Though lesser known than America’s Founding Fathers, articles about these men still show up in Christian blogs, such as several from the Gospel Coalition over the past three years:

The chapters in Walter Lord’s book address specific events, and the various Presidents within the context of these events, including their professed faith.  Theodore Roosevelt was a very moral/law focused president who always saw the political/legal issues of his day from “his own view” of what was right and wrong.  Woodrow Wilson had been the president of Princeton University and described by Lord as a Calvinist (“that inflexible Calvinist streak that ran so deeply in him”).  Very little is said of one-term President Taft, and nothing of his religion; he was a Unitarian.  From additional information online, it turns out that Wilson was from the Presbyterian tradition but a theological liberal, and Roosevelt was ecumenical to the point of including people of other beliefs within his definition of Christianity (a common trait even among early 21st century Christian-professing presidents).

William McKinley stands out as the only President from this era who made a credible Christian profession, something especially seen in how he faced his own death, glorifying God in his dying days after being shot at close range by anarchist Czolgosz.  He had a good reputation, a generally well-liked and beloved President, a very kind and pious man.  Later history has tended to overlook him, especially after his successor Theodore Roosevelt, and people in our day may disagree about his politics; his view described by Walter Lord:  On the question of annexing the Philippines, he had prayed to God for guidance, and it came to him in the night:  “There was nothing left to do but to take them all and to educate the Filipinos and uplift and Christianize them and by God’s grace to do the very best we could by them as our fellowmen for whom Christ also died.”

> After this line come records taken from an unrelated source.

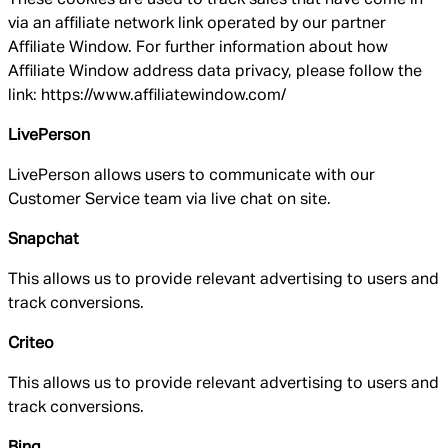
via an affiliate network link operated by our partner
Affiliate Window. For further information about how
Affiliate Window address data privacy, please follow the
link: https://www.affiliatewindow.com/
LivePerson
LivePerson allows users to communicate with our
Customer Service team via live chat on site.
Snapchat
This allows us to provide relevant advertising to users and
track conversions.
Criteo
This allows us to provide relevant advertising to users and
track conversions.
Bing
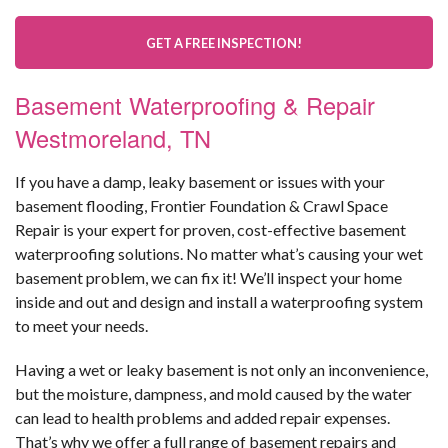
GET A FREE INSPECTION!
Basement Waterproofing & Repair
Westmoreland, TN
If you have a damp, leaky basement or issues with your
basement flooding, Frontier Foundation & Crawl Space
Repair is your expert for proven, cost-effective basement
waterproofing solutions. No matter what’s causing your wet
basement problem, we can fix it! We’ll inspect your home
inside and out and design and install a waterproofing system
to meet your needs.
Having a wet or leaky basement is not only an inconvenience,
but the moisture, dampness, and mold caused by the water
can lead to health problems and added repair expenses.
That’s why we offer a full range of basement repairs and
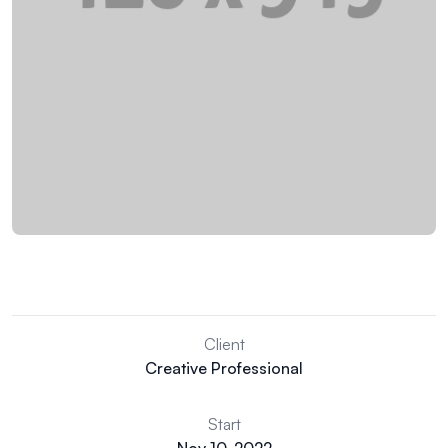
Client
Creative Professional
Start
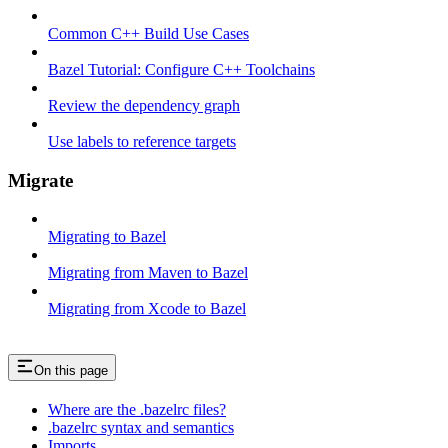
Common C++ Build Use Cases
Bazel Tutorial: Configure C++ Toolchains
Review the dependency graph
Use labels to reference targets
Migrate
Migrating to Bazel
Migrating from Maven to Bazel
Migrating from Xcode to Bazel
On this page
Where are the .bazelrc files?
.bazelrc syntax and semantics
Imports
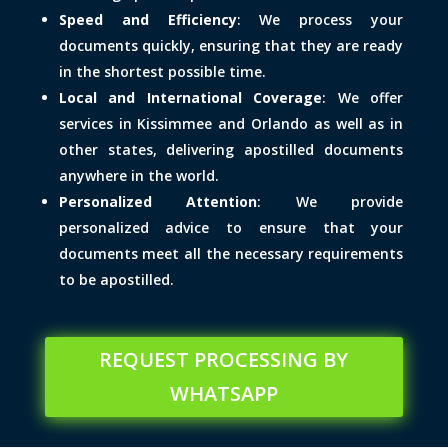
Speed and Efficiency
: We process your
documents quickly, ensuring that they are ready
in the shortest possible time.
Local and International Coverage
: We offer
services in Kissimmee and Orlando as well as in
other states, delivering apostilled documents
anywhere in the world.
Personalized Attention
: We provide
personalized advice to ensure that your
documents meet all the necessary requirements
to be apostilled.
REQUEST PROCESSING BY
WHATSAPP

The chapter on McKinley is primarily about his assassination, and here McKinley’s godly character really shows forth, as described in these excerpts from Lord’s account:

A few minutes after the shooting, when the President’s men were on the floor tackling the assassin:

Slumped in his chair, McKinley looked up at the scuffle.  Even at a time like this, he couldn’t bear to see anyone hurt.  ‘Go easy with him, boys,’ the President pleaded.

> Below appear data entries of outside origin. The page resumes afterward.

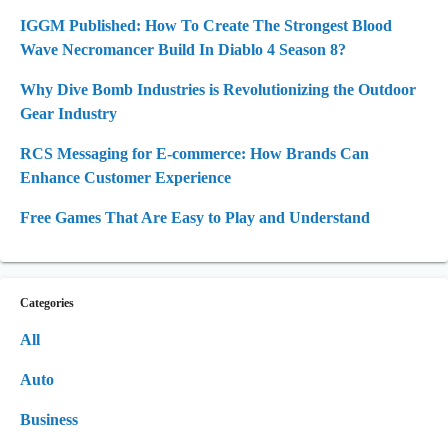
IGGM Published: How To Create The Strongest Blood
Wave Necromancer Build In Diablo 4 Season 8?
Why Dive Bomb Industries is Revolutionizing the Outdoor
Gear Industry
RCS Messaging for E-commerce: How Brands Can
Enhance Customer Experience
Free Games That Are Easy to Play and Understand
Categories
All
Auto
Business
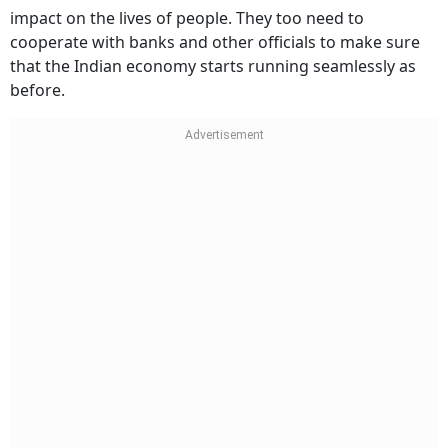
impact on the lives of people. They too need to
cooperate with banks and other officials to make sure
that the Indian economy starts running seamlessly as
before.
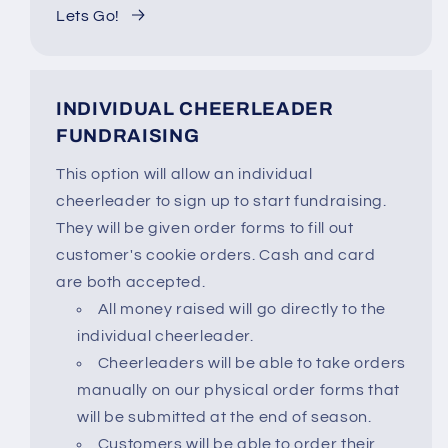
Lets Go!
INDIVIDUAL CHEERLEADER
FUNDRAISING
This option will allow an individual
cheerleader to sign up to start fundraising.
They will be given order forms to fill out
customer's cookie orders. Cash and card
are both accepted.
All money raised will go directly to the
individual cheerleader.
Cheerleaders will be able to take orders
manually on our physical order forms that
will be submitted at the end of season.
Customers will be able to order their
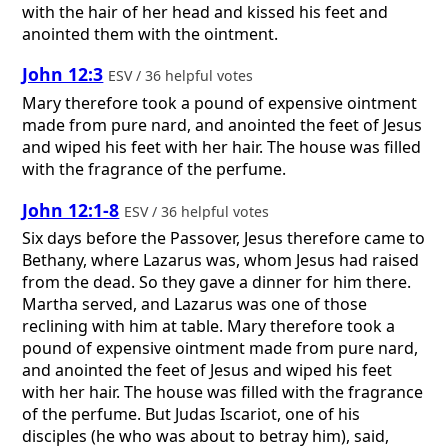
with the hair of her head and kissed his feet and
anointed them with the ointment.
John 12:3
ESV / 36 helpful votes
Mary therefore took a pound of expensive ointment
made from pure nard, and anointed the feet of Jesus
and wiped his feet with her hair. The house was filled
with the fragrance of the perfume.
John 12:1-8
ESV / 36 helpful votes
Six days before the Passover, Jesus therefore came to
Bethany, where Lazarus was, whom Jesus had raised
from the dead. So they gave a dinner for him there.
Martha served, and Lazarus was one of those
reclining with him at table. Mary therefore took a
pound of expensive ointment made from pure nard,
and anointed the feet of Jesus and wiped his feet
with her hair. The house was filled with the fragrance
of the perfume. But Judas Iscariot, one of his
disciples (he who was about to betray him), said,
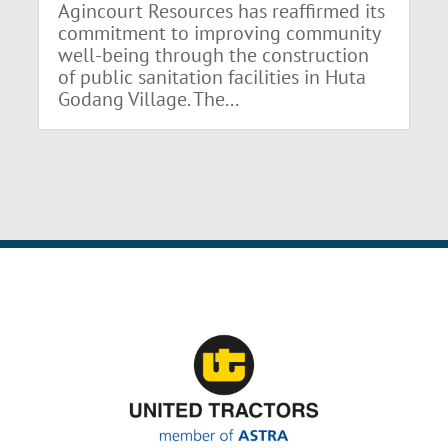
Agincourt Resources has reaffirmed its
commitment to improving community
well-being through the construction
of public sanitation facilities in Huta
Godang Village. The...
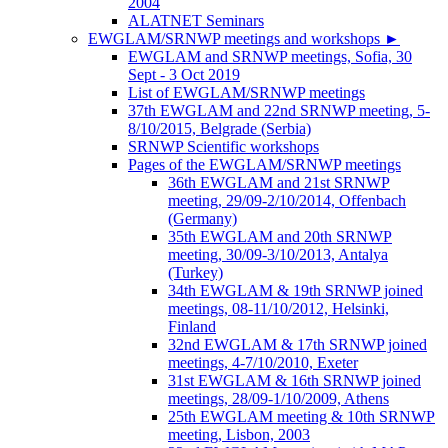
2004
ALATNET Seminars
EWGLAM/SRNWP meetings and workshops
►
EWGLAM and SRNWP meetings, Sofia, 30
Sept - 3 Oct 2019
List of EWGLAM/SRNWP meetings
37th EWGLAM and 22nd SRNWP meeting, 5-
8/10/2015, Belgrade (Serbia)
SRNWP Scientific workshops
Pages of the EWGLAM/SRNWP meetings
36th EWGLAM and 21st SRNWP
meeting, 29/09-2/10/2014, Offenbach
(Germany)
35th EWGLAM and 20th SRNWP
meeting, 30/09-3/10/2013, Antalya
(Turkey)
34th EWGLAM & 19th SRNWP joined
meetings, 08-11/10/2012, Helsinki,
Finland
32nd EWGLAM & 17th SRNWP joined
meetings, 4-7/10/2010, Exeter
31st EWGLAM & 16th SRNWP joined
meetings, 28/09-1/10/2009, Athens
25th EWGLAM meeting & 10th SRNWP
meeting, Lisbon, 2003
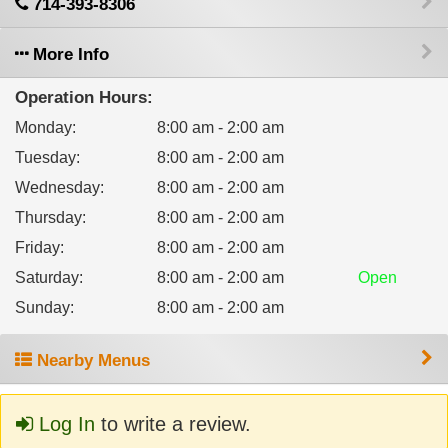
714-393-8306
More Info
Operation Hours:
Monday
:
8:00 am - 2:00 am
Tuesday
:
8:00 am - 2:00 am
Wednesday
:
8:00 am - 2:00 am
Thursday
:
8:00 am - 2:00 am
Friday
:
8:00 am - 2:00 am
Saturday
:
8:00 am - 2:00 am
Open
Sunday
:
8:00 am - 2:00 am
Nearby Menus
Log In
to write a review.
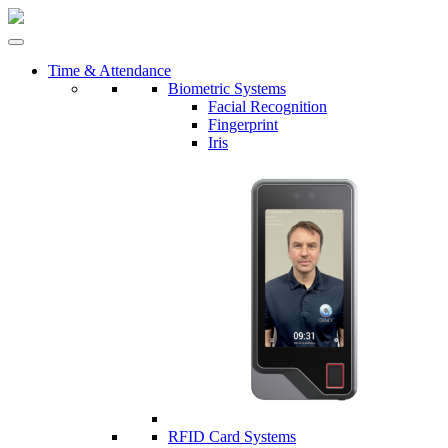
Time & Attendance
Biometric Systems
Facial Recognition
Fingerprint
Iris
RFID Card Systems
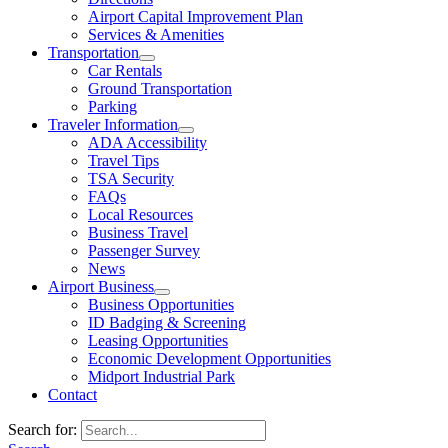
Airport Capital Improvement Plan
Services & Amenities
Transportation
Car Rentals
Ground Transportation
Parking
Traveler Information
ADA Accessibility
Travel Tips
TSA Security
FAQs
Local Resources
Business Travel
Passenger Survey
News
Airport Business
Business Opportunities
ID Badging & Screening
Leasing Opportunities
Economic Development Opportunities
Midport Industrial Park
Contact
Search for:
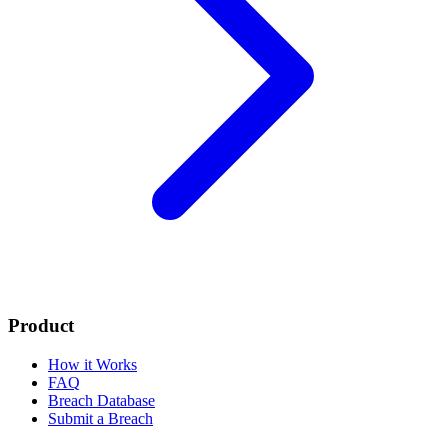
Product
How it Works
FAQ
Breach Database
Submit a Breach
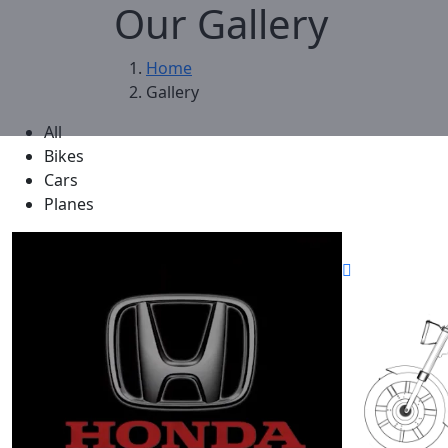
Our Gallery
Home
Gallery
All
Bikes
Cars
Planes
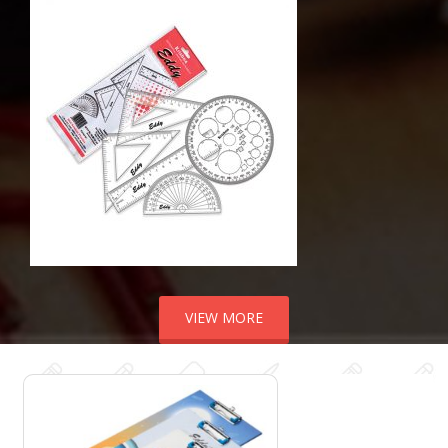
VIEW MORE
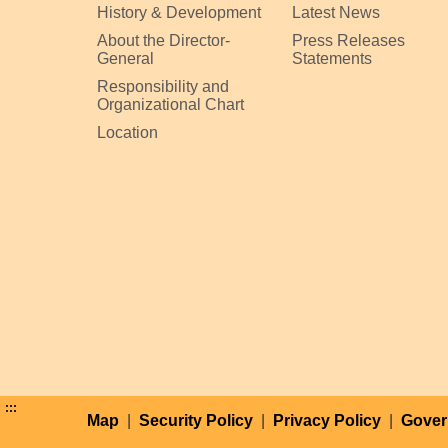
History & Development
Latest News
About the Director-
Press Releases
General
Statements
Responsibility and
Organizational Chart
Location
:::
Map
|
Security Policy
|
Privacy Policy
|
Gover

Near his death several days later:

Occasionally, McKinley murmured a few disconnected lines from ‘Nearer My God to Thee,’ once or twice some phrase from a prayer.  The press polished this into an eloquent farewell:  ‘Good-bye all.  It is God’s will.  His will, not ours, be done.’  Later evidence suggests he was not so articulate, but there is no doubt that such were his thoughts.  Dr. Park, who watched the President throughout his illness, was amazed that any man could be so gentle, long after it couldn’t possibly be a pose.

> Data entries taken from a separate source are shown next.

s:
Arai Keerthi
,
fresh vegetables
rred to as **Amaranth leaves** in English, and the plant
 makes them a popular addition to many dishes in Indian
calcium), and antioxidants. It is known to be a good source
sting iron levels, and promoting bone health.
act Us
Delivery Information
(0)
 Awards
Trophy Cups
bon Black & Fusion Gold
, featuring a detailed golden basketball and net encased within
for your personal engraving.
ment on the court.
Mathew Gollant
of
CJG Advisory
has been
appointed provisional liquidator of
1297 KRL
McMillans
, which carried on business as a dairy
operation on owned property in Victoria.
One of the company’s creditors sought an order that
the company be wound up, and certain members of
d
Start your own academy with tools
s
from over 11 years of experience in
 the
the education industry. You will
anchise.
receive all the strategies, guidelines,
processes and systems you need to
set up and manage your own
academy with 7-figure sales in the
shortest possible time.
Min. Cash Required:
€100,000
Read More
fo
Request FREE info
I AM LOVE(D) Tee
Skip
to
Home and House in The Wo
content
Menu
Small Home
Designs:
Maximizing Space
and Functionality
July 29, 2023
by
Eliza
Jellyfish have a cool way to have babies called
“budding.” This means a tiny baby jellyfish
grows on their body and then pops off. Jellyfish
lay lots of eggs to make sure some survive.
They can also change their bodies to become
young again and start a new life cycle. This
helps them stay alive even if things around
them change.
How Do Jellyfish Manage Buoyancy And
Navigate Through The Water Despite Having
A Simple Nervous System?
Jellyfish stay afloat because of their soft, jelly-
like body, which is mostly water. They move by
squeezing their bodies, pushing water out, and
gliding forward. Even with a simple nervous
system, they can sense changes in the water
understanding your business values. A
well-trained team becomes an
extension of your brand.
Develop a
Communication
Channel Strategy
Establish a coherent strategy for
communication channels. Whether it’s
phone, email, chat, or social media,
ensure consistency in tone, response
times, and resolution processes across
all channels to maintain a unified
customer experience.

‘Up to this time,’ the doctor recalled years afterward, ‘I’d never really believed that a man could be a good Christian and a good politician.’

It is the great test we all will come to:  how we face our own death; it is something that we know will be met by God’s grace, “dying grace” that is given when it is needed – yet, as Alistair Begg pointed out in a few messages in the “Hand of God: Finding His Care in All Circumstances” series, it is something we need to think about and prepare for, before we can really live, a matter we all must resolve by coming to God and the salvation He gives us in Christ.

McKinley lived the Christian life, as a successful leader, and then died well – kindness expressed that day to the man who had assassinated him, and then continued gentleness, acceptance, and trusting in God’s will for him, throughout the next several days until his death 8 days later.